EXERCISE OBJECTIVE: When a line in the records contains the string "Time", copy that line.

BEGIN INPUT DATA

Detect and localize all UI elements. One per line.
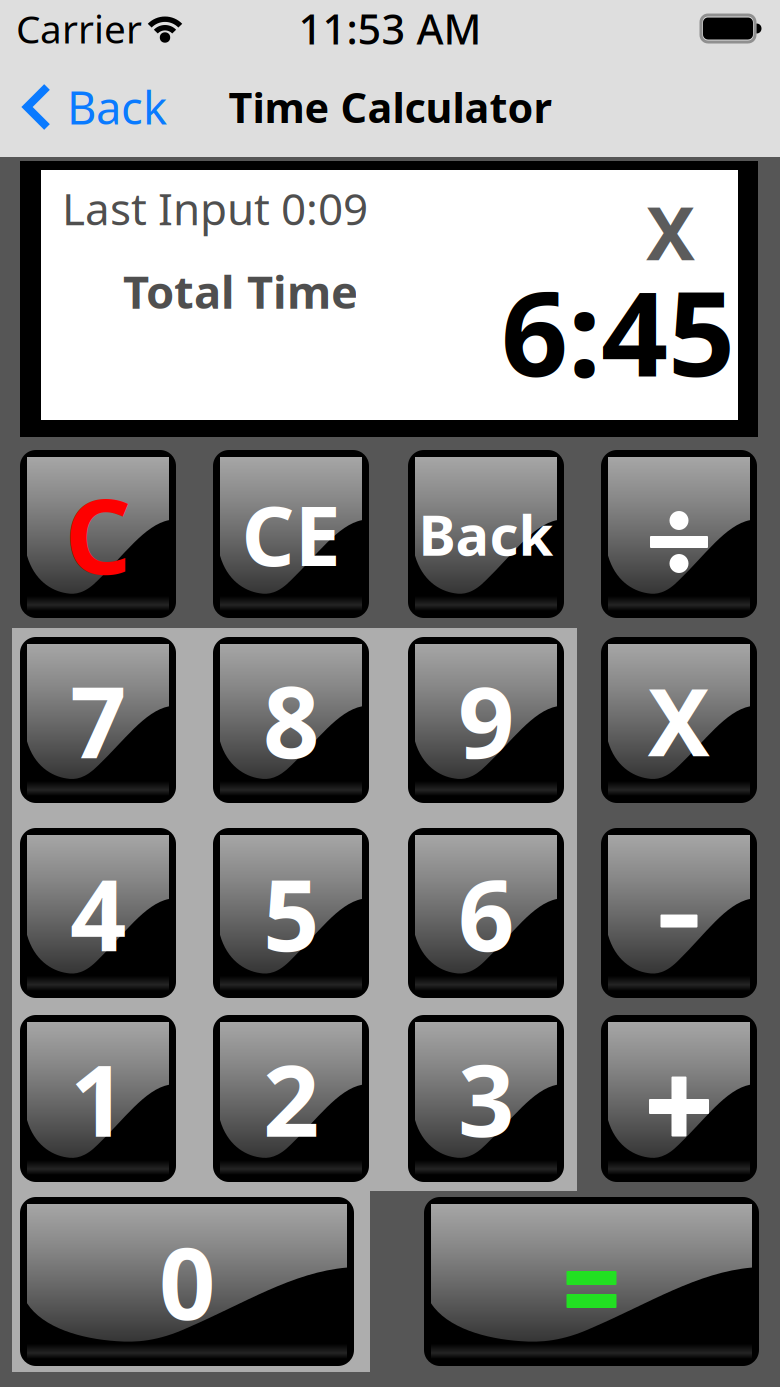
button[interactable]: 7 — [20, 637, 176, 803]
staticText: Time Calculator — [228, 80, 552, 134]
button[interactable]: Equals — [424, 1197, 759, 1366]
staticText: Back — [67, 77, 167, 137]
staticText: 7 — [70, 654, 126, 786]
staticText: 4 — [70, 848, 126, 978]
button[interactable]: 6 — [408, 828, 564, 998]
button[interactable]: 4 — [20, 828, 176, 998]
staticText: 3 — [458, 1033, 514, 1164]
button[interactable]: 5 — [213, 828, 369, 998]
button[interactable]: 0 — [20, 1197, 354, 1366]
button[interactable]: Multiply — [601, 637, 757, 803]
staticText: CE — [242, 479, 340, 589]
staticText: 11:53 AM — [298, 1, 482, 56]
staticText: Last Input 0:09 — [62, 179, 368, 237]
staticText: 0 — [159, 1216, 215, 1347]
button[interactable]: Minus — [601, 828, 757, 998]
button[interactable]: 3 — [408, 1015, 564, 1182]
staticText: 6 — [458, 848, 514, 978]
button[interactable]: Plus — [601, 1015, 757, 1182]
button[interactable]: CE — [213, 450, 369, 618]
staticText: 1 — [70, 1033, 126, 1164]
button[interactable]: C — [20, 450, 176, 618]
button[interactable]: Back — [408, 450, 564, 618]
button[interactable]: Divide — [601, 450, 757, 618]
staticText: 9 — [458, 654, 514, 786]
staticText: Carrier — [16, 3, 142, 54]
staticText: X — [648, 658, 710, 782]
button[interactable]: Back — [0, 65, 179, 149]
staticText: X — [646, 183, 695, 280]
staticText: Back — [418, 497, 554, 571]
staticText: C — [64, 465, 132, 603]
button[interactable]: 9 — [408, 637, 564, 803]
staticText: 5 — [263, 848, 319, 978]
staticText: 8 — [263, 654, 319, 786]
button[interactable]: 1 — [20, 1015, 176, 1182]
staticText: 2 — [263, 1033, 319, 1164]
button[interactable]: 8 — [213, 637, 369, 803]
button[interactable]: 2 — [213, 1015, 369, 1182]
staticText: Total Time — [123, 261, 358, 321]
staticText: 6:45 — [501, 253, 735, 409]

END INPUT DATA

REPLY:
staticText: Time Calculator — [228, 80, 552, 134]
staticText: Total Time — [123, 261, 358, 321]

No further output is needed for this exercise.